Definisce l’ultimo G7 di Borgo Egnazia un successo. E sottolinea: ‘lo dico senza temere smentite”. La premier Giorgia Meloni ora guarda alla trattativa sui nuovi assetti dei vertici europei. A partire dal nome del prossimo presidente della Commissione europea. Le quotazioni di Von Der Leyen sono tornate in rialzo. La scelta del candidato ”spetta al Ppe: quando la proposta arriverà, noi ovviamente faremo le nostre valutazioni”, dice il presidente del Consiglio. ”I primi due temi che mi interessano, come governo italiano, è: che all’Italia venga riconosciuto il ruolo che le spetta; che l’Europa comprende il messaggio che è arrivato dai cittadini Ue”. Il riferimento è alle ultime elezioni europee e al risultato ottenuto in particolare da Macron e Scholz. Del resto, il clima del G7 è già solo un ricordo. Lo dimostrano le dichiarazioni dello stesso Scholz quando dice: ”non è un mistero” che Meloni ”sia all’estrema destra dello spettro politico”.

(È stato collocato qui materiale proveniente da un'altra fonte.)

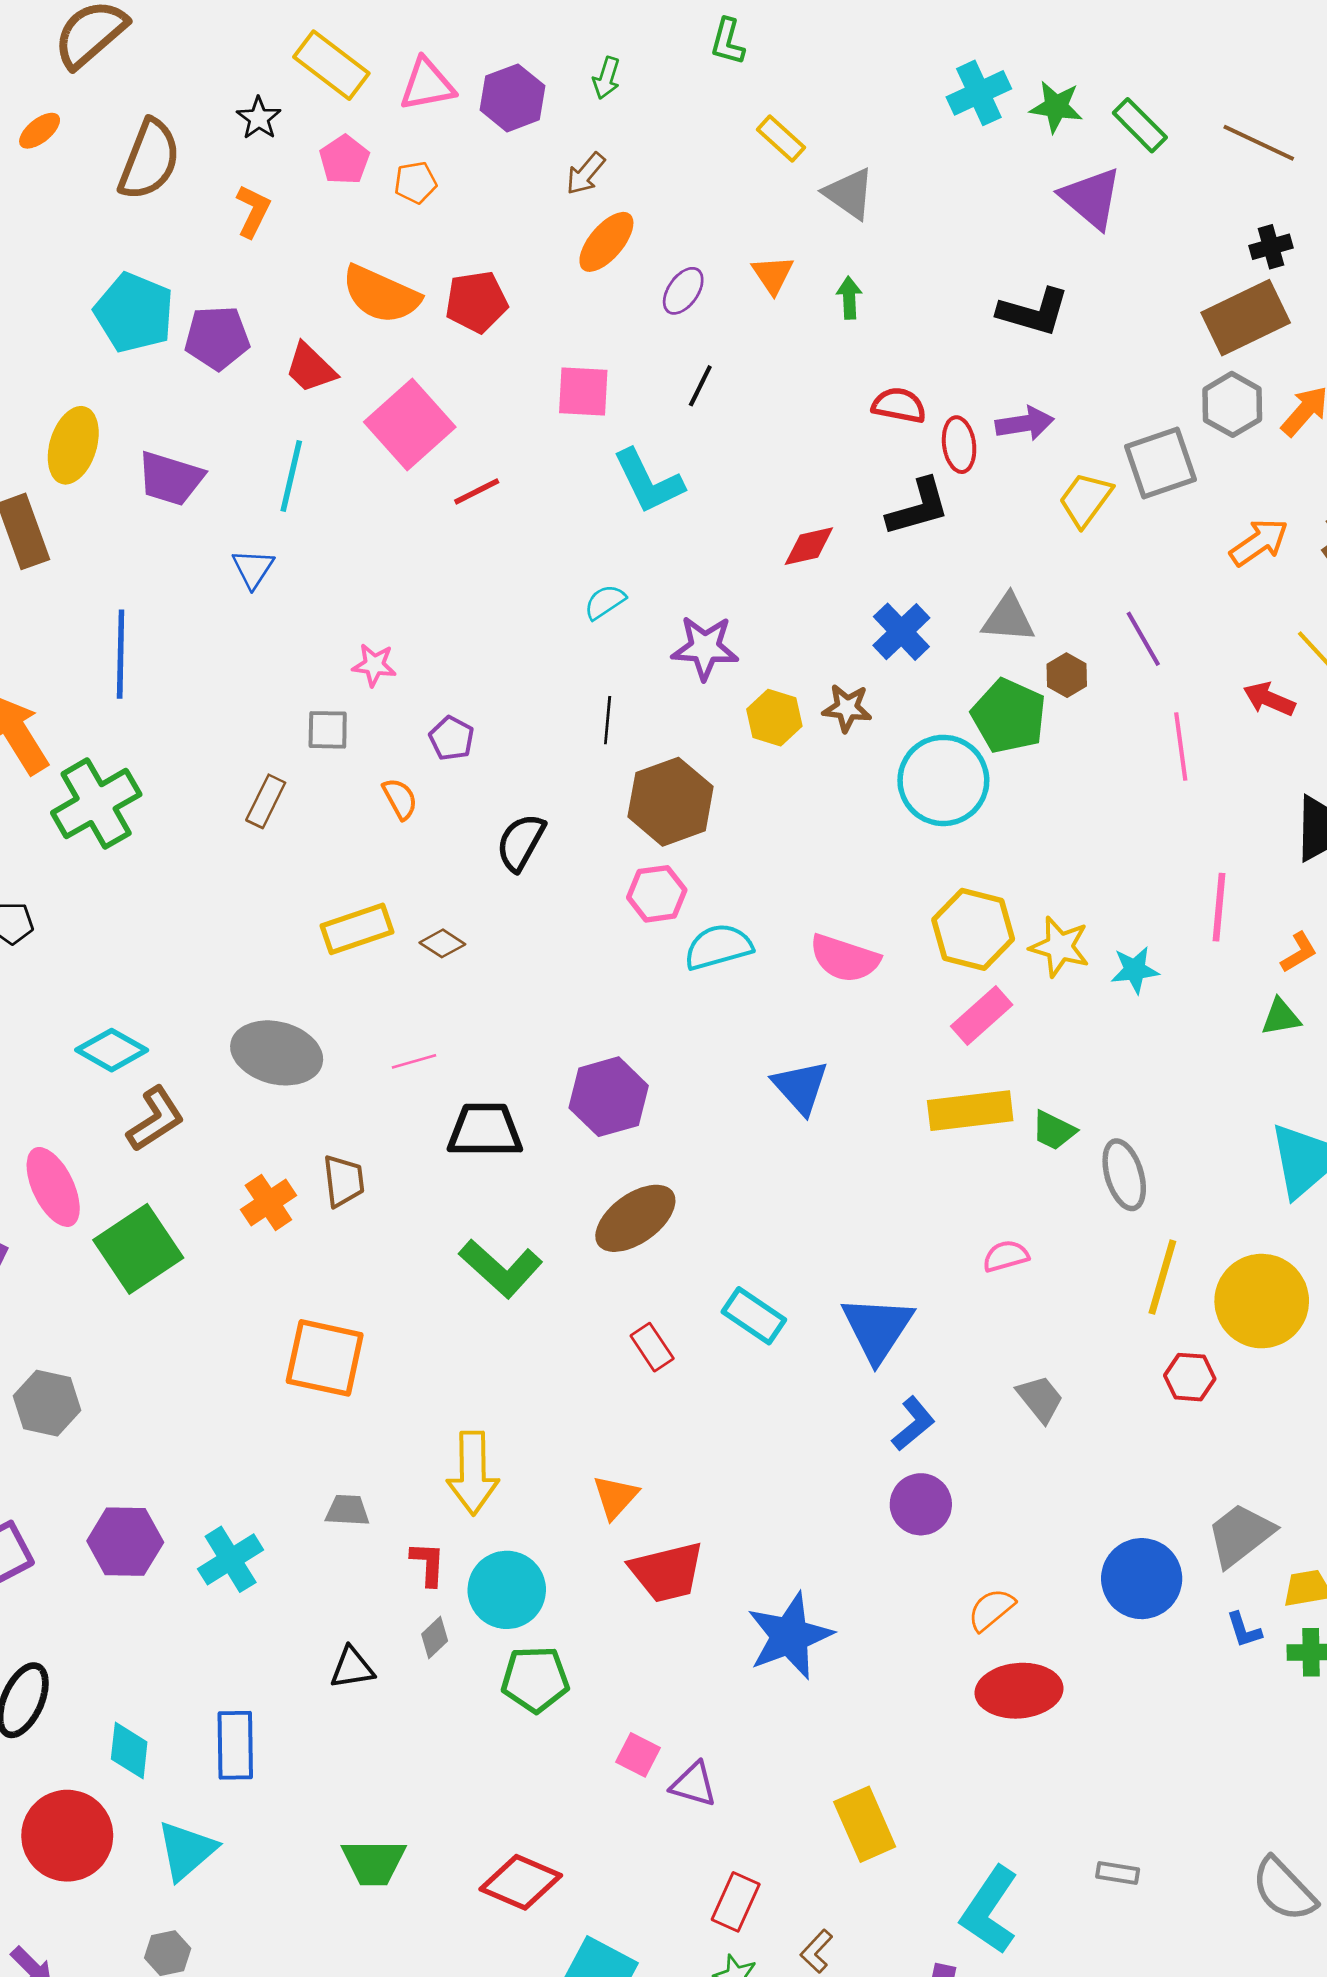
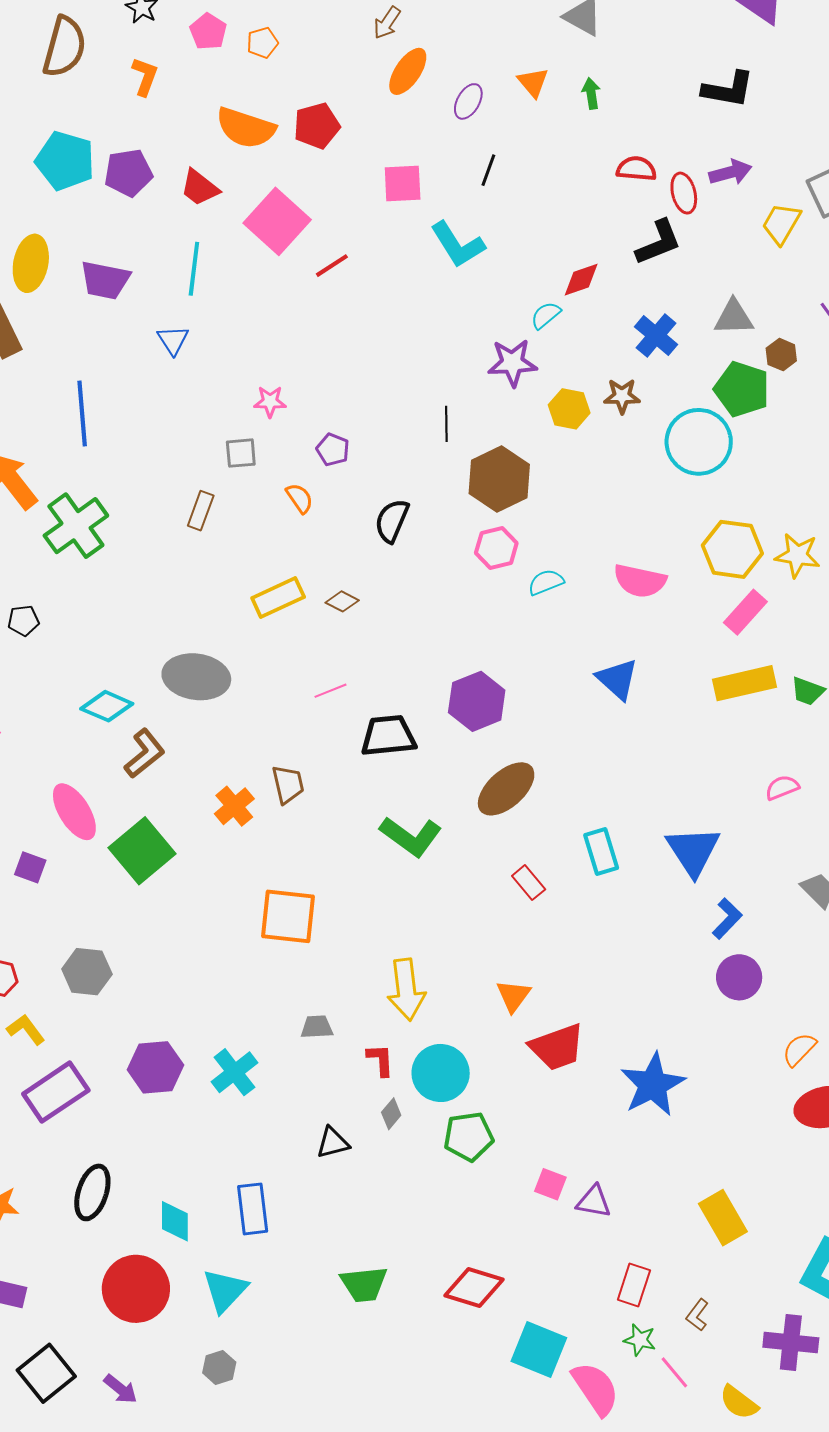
cyan semicircle: (605, 602) -> (546, 315), moved
cyan semicircle: (718, 947) -> (546, 582), size x0.7
gray ellipse: (277, 1053) -> (196, 677), moved
cyan rectangle: (754, 1316) -> (601, 851), turned 45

”L’Italia – dice Meloni nella conferenza stampa che ha chiuso il G7 – ha dimostrato ancora una volta la sua capacità di essere all’altezza di organizzare eventi di questa straordinaria rilevanza. Spesso ci dimentichiamo di ciò di cui siamo capaci, ma oggi è giusto sottolinearlo perché è sotto gli occhi di tutti”. Per quanto riguarda la polemica sull’aborto, e quella sui diritti Lgbt, ha ribadito di non voler cambiare la legge 194, e sull’assenza della parola ‘aborto’ nelle conclusioni finali del summit dice che è stata una polemica ”artefatta, infatti non è esistita nel vertice, nelle nostre discussioni, proprio perché non c’era nulla su cui litigare”. Sui diritti della comunità ‘arcobaleno’, ”non è stato fatto nessun passo indietro”: ”in due anni l’Italia non ha” indietreggiato ”sui diritti Lgbt”, al netto ”del racconto falsato che è stato fatto”. Meloni conferma l’impegno al fianco dell’Ucraina con lo ”storico” accordo sul prestito garantito dai profitti degli asset russi. La proposta di pace arrivata da Vladimir Putin ”mi sembra più un’iniziativa propagandistica che una reale proposta di negoziato”: ”se vuole la pace, Putin deve ritirare le truppe dall’Ucraina”.